EXTRACTED INFORMATION START
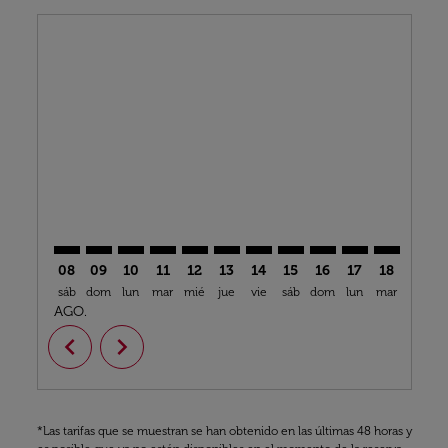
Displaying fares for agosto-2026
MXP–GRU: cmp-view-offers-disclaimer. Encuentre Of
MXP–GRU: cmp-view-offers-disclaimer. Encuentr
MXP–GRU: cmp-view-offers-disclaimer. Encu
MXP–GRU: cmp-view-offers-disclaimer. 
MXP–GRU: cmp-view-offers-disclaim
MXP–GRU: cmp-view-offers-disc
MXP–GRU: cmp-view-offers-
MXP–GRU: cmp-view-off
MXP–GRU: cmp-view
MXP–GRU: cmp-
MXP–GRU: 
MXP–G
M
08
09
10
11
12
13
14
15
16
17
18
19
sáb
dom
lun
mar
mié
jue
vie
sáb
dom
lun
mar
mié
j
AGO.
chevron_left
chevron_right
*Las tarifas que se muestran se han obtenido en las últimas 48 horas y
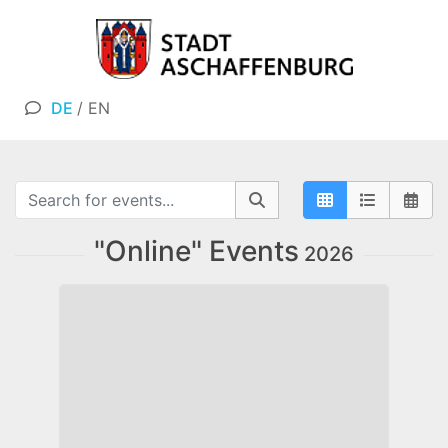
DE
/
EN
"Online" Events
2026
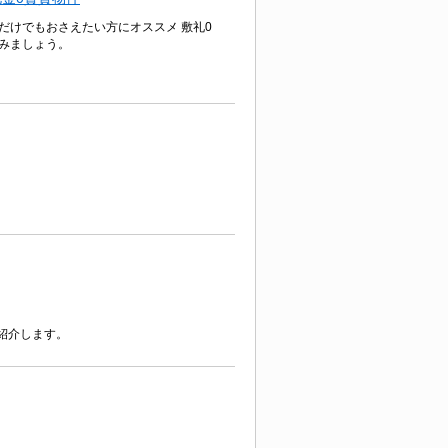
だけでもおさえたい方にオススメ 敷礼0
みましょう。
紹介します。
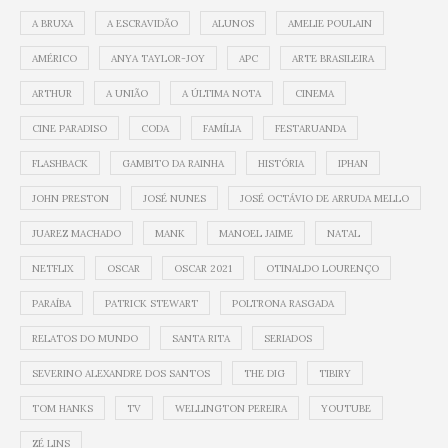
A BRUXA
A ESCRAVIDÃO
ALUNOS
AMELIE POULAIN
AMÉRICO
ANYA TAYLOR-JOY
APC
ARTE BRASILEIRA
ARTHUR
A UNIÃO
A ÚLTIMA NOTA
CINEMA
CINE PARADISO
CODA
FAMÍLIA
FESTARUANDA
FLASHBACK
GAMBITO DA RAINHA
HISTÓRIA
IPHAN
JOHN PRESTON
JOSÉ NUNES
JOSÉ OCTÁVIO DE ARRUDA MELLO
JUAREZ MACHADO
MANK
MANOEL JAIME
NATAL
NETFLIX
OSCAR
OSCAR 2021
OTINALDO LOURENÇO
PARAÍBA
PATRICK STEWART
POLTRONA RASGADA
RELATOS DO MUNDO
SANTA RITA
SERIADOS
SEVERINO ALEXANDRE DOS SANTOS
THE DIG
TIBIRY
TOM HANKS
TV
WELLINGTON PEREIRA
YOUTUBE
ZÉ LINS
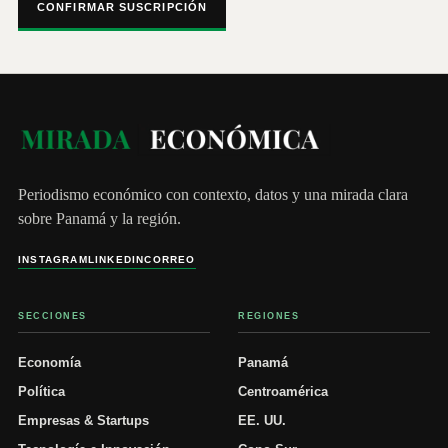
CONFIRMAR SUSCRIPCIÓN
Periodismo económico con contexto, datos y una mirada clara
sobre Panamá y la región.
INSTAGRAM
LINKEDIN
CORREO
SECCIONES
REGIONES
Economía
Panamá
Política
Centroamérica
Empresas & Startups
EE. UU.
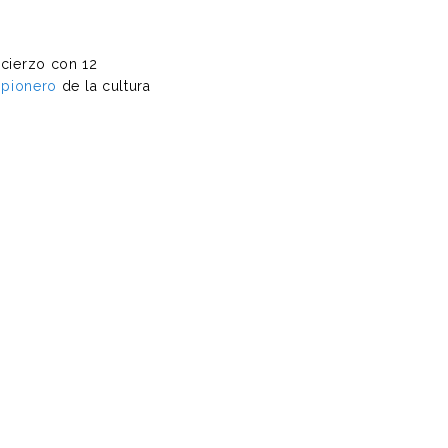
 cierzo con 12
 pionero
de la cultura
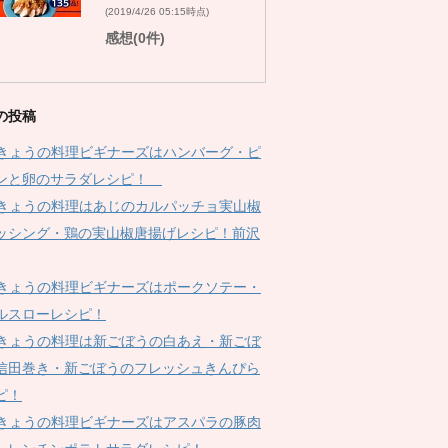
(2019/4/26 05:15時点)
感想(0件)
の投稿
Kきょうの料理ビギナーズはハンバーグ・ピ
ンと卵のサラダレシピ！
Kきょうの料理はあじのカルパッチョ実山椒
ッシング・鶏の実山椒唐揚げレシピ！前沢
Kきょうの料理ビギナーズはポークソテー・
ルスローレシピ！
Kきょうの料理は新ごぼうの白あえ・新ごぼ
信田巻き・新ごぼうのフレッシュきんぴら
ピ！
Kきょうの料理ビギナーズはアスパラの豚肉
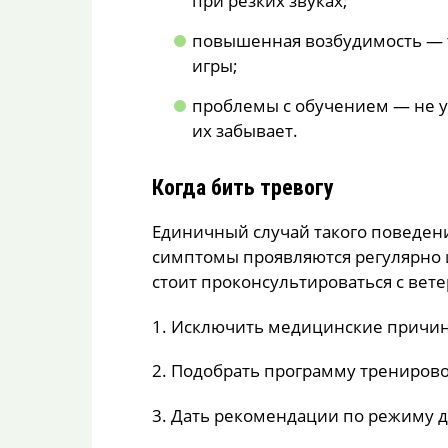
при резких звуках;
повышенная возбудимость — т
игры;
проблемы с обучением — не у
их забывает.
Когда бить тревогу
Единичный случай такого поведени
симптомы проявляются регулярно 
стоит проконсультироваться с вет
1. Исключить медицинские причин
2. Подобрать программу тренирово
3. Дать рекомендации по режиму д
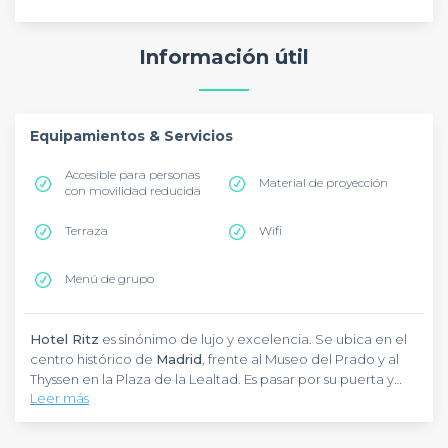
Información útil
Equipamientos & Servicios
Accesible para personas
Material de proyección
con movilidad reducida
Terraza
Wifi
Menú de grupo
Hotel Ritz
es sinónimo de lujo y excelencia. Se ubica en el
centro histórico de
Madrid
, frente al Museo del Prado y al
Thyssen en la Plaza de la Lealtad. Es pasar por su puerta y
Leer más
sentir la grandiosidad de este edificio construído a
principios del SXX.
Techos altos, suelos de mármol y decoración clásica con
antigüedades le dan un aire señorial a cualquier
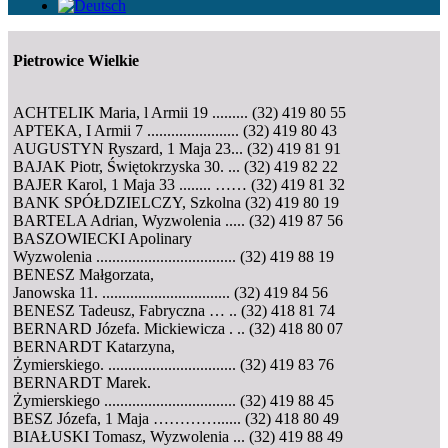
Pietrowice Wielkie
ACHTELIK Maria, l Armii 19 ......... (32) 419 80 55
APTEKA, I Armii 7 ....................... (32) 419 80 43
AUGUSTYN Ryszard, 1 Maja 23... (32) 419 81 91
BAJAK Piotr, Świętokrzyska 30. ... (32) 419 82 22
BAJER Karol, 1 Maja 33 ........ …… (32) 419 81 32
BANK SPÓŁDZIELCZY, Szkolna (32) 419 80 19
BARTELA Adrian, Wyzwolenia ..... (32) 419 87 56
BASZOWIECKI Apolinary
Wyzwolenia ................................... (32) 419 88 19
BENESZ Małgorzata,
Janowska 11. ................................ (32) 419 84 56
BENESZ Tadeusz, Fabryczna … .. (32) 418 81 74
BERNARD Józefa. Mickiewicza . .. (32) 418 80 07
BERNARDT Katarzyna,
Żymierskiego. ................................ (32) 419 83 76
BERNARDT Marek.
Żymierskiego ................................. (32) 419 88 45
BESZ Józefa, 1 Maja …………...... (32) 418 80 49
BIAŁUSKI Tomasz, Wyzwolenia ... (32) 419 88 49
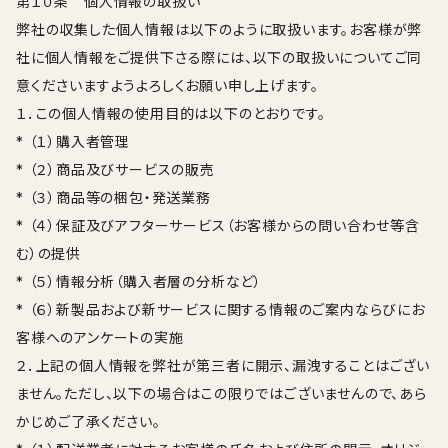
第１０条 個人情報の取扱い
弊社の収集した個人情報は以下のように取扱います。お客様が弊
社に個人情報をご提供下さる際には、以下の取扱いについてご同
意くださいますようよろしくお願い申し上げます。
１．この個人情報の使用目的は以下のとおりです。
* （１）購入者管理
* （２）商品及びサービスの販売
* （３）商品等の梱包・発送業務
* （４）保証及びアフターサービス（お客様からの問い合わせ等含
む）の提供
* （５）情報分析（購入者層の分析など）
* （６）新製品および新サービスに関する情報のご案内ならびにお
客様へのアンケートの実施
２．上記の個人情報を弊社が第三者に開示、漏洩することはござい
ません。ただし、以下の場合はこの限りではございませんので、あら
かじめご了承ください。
EXTRACTED INFORMATION END
> [WORK TO COMPLETE]: Reproduce the material above in full, images excluded.

> [TASK OUTPUT]:
Displaying fares for agosto-2026
MXP–GRU: cmp-view-offers-disclaimer. Encuentre Of
MXP–GRU: cmp-view-offers-disclaimer. Encuentr
MXP–GRU: cmp-view-offers-disclaimer. Encu
MXP–GRU: cmp-view-offers-disclaimer. 
MXP–GRU: cmp-view-offers-disclaim
MXP–GRU: cmp-view-offers-disc
MXP–GRU: cmp-view-offers-
MXP–GRU: cmp-view-off
MXP–GRU: cmp-view
MXP–GRU: cmp-
MXP–GRU: 
MXP–G
M
08
09
10
11
12
13
14
15
16
17
18
19
sáb
dom
lun
mar
mié
jue
vie
sáb
dom
lun
mar
mié
j
AGO.
chevron_left
chevron_right
*Las tarifas que se muestran se han obtenido en las últimas 48 horas y
DE
/
EN
"Online" Events
2026
だけでもおさえたい方にオススメ 敷礼0
みましょう。
紹介します。
A BRUXA
A ESCRAVIDÃO
ALUNOS
AMELIE POULAIN
AMÉRICO
ANYA TAYLOR-JOY
APC
ARTE BRASILEIRA
ARTHUR
A UNIÃO
A ÚLTIMA NOTA
CINEMA
CINE PARADISO
CODA
FAMÍLIA
FESTARUANDA
FLASHBACK
GAMBITO DA RAINHA
HISTÓRIA
IPHAN
JOHN PRESTON
JOSÉ NUNES
JOSÉ OCTÁVIO DE ARRUDA MELLO
JUAREZ MACHADO
MANK
MANOEL JAIME
NATAL
NETFLIX
OSCAR
OSCAR 2021
OTINALDO LOURENÇO
PARAÍBA
PATRICK STEWART
POLTRONA RASGADA
RELATOS DO MUNDO
SANTA RITA
SERIADOS
SEVERINO ALEXANDRE DOS SANTOS
THE DIG
TIBIRY
TOM HANKS
TV
WELLINGTON PEREIRA
YOUTUBE
ZÉ LINS
CONFIRMAR SUSCRIPCIÓN
Periodismo económico con contexto, datos y una mirada clara
sobre Panamá y la región.
INSTAGRAM
LINKEDIN
CORREO
SECCIONES
REGIONES
Economía
Panamá
Política
Centroamérica
Empresas & Startups
EE. UU.
 cierzo con 12
 pionero
de la cultura
(2019/4/26 05:15時点)
感想(0件)
の投稿
Kきょうの料理ビギナーズはハンバーグ・ピ
ンと卵のサラダレシピ！
Kきょうの料理はあじのカルパッチョ実山椒
ッシング・鶏の実山椒唐揚げレシピ！前沢
Kきょうの料理ビギナーズはポークソテー・
ルスローレシピ！
Kきょうの料理は新ごぼうの白あえ・新ごぼ
信田巻き・新ごぼうのフレッシュきんぴら
ピ！
Kきょうの料理ビギナーズはアスパラの豚肉
при резких звуках;
повышенная возбудимость — т
игры;
проблемы с обучением — не у
их забывает.
Когда бить тревогу
Единичный случай такого поведени
симптомы проявляются регулярно 
стоит проконсультироваться с вет
1. Исключить медицинские причин
2. Подобрать программу тренирово
3. Дать рекомендации по режиму д
Información útil
Equipamientos & Servicios
Accesible para personas
Material de proyección
con movilidad reducida
Terraza
Wifi
Menú de grupo
Hotel Ritz
es sinónimo de lujo y excelencia. Se ubica en el
centro histórico de
Madrid
, frente al Museo del Prado y al
Thyssen en la Plaza de la Lealtad. Es pasar por su puerta y
Leer más
sentir la grandiosidad de este edificio construído a
principios del SXX.
Techos altos, suelos de mármol y decoración clásica con
antigüedades le dan un aire señorial a cualquier
Pietrowice Wielkie
ACHTELIK Maria, l Armii 19 ......... (32) 419 80 55
APTEKA, I Armii 7 ....................... (32) 419 80 43
AUGUSTYN Ryszard, 1 Maja 23... (32) 419 81 91
BAJAK Piotr, Świętokrzyska 30. ... (32) 419 82 22
BAJER Karol, 1 Maja 33 ........ …… (32) 419 81 32
BANK SPÓŁDZIELCZY, Szkolna (32) 419 80 19
BARTELA Adrian, Wyzwolenia ..... (32) 419 87 56
BASZOWIECKI Apolinary
Wyzwolenia ................................... (32) 419 88 19
BENESZ Małgorzata,
Janowska 11. ................................ (32) 419 84 56
BENESZ Tadeusz, Fabryczna … .. (32) 418 81 74
BERNARD Józefa. Mickiewicza . .. (32) 418 80 07
BERNARDT Katarzyna,
Żymierskiego. ................................ (32) 419 83 76
BERNARDT Marek.
Żymierskiego ................................. (32) 419 88 45
BESZ Józefa, 1 Maja …………...... (32) 418 80 49
BIAŁUSKI Tomasz, Wyzwolenia ... (32) 419 88 49
第１０条 個人情報の取扱い
弊社の収集した個人情報は以下のように取扱います。お客様が弊
社に個人情報をご提供下さる際には、以下の取扱いについてご同
意くださいますようよろしくお願い申し上げます。
１．この個人情報の使用目的は以下のとおりです。
* （１）購入者管理
* （２）商品及びサービスの販売
* （３）商品等の梱包・発送業務
* （４）保証及びアフターサービス（お客様からの問い合わせ等含
む）の提供
* （５）情報分析（購入者層の分析など）
* （６）新製品および新サービスに関する情報のご案内ならびにお
客様へのアンケートの実施
２．上記の個人情報を弊社が第三者に開示、漏洩することはござい
ません。ただし、以下の場合はこの限りではございませんので、あら
かじめご了承ください。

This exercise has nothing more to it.